As we switch calendars we tend to consider new commitments and resolutions. I need to make a decision about that relationship… I’m going to be a better spouse or father… It’s time to get back to church… I could drop a few pounds…
For some of my clients it’s:
• My job lacks purpose, or
• I’m not connecting well with my colleagues, or
• There is no career path, or
• I don’t know if this is really what I’m supposed to do, or
• I just need a job…any job!
Do the math. Many of us will enter the full-time, 40 hour or more a week workforce at around age 20 or our early 20’s. If we’re “fortunate” we’ll have the opportunity to be fully employed until we’re 60-65-70, maybe. For arguments sake let’s say 45 years of our lives will be devoted to some vocational pursuit. In addition to the 40 hours we spend at work is the time prepping for our jobs: hygienic activities, commuting, etc. Then there’s the homework, “call outs,” and training. Estimate that out of a 168 hour week, easily a third, or 56 of them are spent in some occupational dimension.
45 years x 1/3 = 15 years
Given an average lifespan of 78 years, that’s nearly 20% of our total time on earth spent working. What a tragedy if that time’s not engaging.

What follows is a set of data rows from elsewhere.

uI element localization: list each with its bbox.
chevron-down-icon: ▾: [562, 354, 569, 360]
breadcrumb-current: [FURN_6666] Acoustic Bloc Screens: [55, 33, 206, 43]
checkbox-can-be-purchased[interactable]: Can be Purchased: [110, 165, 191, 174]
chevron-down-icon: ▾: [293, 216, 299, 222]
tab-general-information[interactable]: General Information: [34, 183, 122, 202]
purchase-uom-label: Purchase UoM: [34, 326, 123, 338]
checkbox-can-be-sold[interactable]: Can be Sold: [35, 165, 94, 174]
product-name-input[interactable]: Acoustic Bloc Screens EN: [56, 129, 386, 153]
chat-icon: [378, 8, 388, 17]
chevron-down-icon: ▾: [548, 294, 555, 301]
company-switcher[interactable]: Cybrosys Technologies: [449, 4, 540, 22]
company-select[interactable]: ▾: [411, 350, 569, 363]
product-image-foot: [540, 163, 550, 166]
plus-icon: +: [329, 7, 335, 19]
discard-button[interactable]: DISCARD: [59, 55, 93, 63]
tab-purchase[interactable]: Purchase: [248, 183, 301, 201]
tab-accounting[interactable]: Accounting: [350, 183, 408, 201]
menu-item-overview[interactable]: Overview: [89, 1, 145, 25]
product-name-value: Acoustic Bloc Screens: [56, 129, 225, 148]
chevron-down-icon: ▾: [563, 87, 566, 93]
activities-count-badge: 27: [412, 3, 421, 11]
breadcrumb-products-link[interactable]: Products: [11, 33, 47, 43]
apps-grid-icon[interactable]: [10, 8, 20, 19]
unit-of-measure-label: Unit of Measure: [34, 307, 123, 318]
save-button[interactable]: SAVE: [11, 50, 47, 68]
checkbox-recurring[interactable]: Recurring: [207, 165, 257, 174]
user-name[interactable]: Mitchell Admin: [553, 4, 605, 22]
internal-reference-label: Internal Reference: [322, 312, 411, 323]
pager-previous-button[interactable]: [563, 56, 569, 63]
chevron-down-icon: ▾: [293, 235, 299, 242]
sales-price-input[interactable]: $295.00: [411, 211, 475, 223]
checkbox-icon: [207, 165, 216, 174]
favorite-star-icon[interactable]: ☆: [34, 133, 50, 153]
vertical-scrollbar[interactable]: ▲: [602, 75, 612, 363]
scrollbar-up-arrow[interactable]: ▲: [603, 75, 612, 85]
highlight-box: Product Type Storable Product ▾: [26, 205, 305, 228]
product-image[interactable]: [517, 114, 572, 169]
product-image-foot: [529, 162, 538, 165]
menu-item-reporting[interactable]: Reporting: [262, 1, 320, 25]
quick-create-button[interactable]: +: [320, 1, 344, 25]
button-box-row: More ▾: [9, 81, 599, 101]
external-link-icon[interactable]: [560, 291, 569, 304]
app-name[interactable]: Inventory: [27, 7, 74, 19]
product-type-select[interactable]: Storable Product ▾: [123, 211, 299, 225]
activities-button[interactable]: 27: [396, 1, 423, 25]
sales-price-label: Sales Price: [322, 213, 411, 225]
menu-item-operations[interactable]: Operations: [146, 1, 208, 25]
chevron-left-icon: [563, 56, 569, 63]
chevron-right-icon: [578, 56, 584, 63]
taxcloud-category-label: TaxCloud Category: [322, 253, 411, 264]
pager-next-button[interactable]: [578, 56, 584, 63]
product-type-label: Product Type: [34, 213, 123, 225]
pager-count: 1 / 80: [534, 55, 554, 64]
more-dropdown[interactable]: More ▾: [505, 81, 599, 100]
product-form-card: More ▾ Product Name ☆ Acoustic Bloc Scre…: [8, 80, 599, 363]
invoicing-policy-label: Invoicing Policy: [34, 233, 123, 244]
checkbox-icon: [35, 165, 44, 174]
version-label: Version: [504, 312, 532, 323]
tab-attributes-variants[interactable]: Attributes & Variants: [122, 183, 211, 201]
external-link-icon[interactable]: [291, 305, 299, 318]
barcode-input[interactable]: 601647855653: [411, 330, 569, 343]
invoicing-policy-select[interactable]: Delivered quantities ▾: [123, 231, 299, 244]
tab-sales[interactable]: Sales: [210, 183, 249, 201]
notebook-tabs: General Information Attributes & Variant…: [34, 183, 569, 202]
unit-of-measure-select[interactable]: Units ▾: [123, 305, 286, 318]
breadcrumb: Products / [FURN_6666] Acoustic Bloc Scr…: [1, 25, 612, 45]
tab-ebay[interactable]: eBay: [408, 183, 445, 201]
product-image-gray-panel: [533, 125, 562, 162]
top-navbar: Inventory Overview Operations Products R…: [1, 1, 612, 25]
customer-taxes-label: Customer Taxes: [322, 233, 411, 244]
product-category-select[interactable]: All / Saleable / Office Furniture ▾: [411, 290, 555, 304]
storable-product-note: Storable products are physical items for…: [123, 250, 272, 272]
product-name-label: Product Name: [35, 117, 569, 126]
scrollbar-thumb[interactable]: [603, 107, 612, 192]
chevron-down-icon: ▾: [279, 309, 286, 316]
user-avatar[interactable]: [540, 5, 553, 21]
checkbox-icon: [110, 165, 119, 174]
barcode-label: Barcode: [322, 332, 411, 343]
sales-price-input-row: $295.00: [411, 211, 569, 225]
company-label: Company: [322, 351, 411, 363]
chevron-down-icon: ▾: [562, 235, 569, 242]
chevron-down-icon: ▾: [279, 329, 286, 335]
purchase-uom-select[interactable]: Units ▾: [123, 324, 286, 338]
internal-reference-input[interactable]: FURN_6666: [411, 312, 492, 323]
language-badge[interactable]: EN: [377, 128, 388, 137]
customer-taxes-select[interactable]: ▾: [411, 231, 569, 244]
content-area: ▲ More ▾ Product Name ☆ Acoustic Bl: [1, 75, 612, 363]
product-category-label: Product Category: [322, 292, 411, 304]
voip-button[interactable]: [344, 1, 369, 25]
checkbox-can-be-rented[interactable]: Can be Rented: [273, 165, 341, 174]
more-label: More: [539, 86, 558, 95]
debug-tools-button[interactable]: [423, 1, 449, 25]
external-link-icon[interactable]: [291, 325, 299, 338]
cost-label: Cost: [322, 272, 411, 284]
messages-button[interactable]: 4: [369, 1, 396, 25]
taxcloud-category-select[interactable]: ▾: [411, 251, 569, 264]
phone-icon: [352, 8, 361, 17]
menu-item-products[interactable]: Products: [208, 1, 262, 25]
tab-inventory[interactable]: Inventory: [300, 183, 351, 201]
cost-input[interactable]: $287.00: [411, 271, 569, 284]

Some further statistics from workplace studies last year:
• 64% of American workers think their workplace has a negative effect on their well-being. (Thomson’s Online Benefits)
• 85% of employees said they felt overwhelmed, extremely down, or experienced negative feelings that interfered with their ability to work. (TAO Connect)
• 42% of employees believe their accomplishments go unnoticed. (OC Tanner)
• 44% of workers believe they are always or often overlooked. (Mental Health America)
Do you fall into one of these statistical categories? Is your current state unfulfilling? What are you resolving to do about it? And when?
I cannot proclaim to have a panacea for every career seeker. What I can offer are some tips that have either worked for me or proved beneficial to others I have known along the way. Some are pretty fundamental, others unusual, a few downright zany. Pick what might work for you.
1. Get off your butt! Forgive my curtness: it does little good to bemoan your present job circumstances as you reiterate your misery. You have certain skills and abilities that are unique to you and no one else. What are they? How might they be of benefit? What kind of industry could use someone of your ilk?
2. Consult books and resources. For almost 50 years now “What Color is Your Parachute?” has been one of the most highly regarded career advice books in print. Seek the counsel of others you respect. There are few greater honors you can bestow upon someone else than calling upon their wisdom. Who knows, perhaps they have a connection that leads to…
3. …Networking. Who works in an industry that interests you? A friend of a friend’s mother perhaps? Is there an association for that field? As I also work in the sports industry I am a member of the Football Writers of America Association. I belong to the International Coaching Federation and the Society for Human Resources Management. An interest group exists for just about everything!
4. Be bold. The worst someone can say to you is “no.” My first job out of college was secured in a city where I knew no one by putting on a shirt and tie and walking door-to-door in an industrial area until I came upon an employment office who called a line manager. I favorably impressed him and he was inclined to create a job for me.
5. Stand out. There are thousands of resumes out there. What makes yours stand out? Maybe it’s on blue paper or the school colors of the hiring manager. Or it’s an eight page professionally done portfolio that describes the essence of your accomplishments (I’ve actually seen one like that). I even had a cycling buddy who found a job posting in a small Iowa town years ago while on a ride, had his wife fax in a resume, eventually ended up getting the job, moved there for seven years, and had his family recognized by the Governor among new young families moving to the state.
6. What’s your story? A hiring decision will be made likely within the first five minutes of the interview. Again, what differentiates you from all the other job candidates when you are asked to “tell me a little bit about yourself?” Also be prepared to speak to “areas you need to improve on and what you are doing to improve them.” Most people surprisingly will admit to having no weaknesses.
7. Say thank you. If you’re fortunate enough to get an interview, say thank you afterwards. Verbally. In writing. And preferably with a handwritten thank you note. Almost no one does that anymore. That’s why it’s so powerful!
We are already several days into a new year. The holidays are behind us, most of the decorations are put back up and we’re in the process of getting re-centered. Enjoy the journey ahead of you in 2018. Renew acquaintances and make new friends. Take new roads. Commit to being an even better version of you. Shine a light before others. Love well.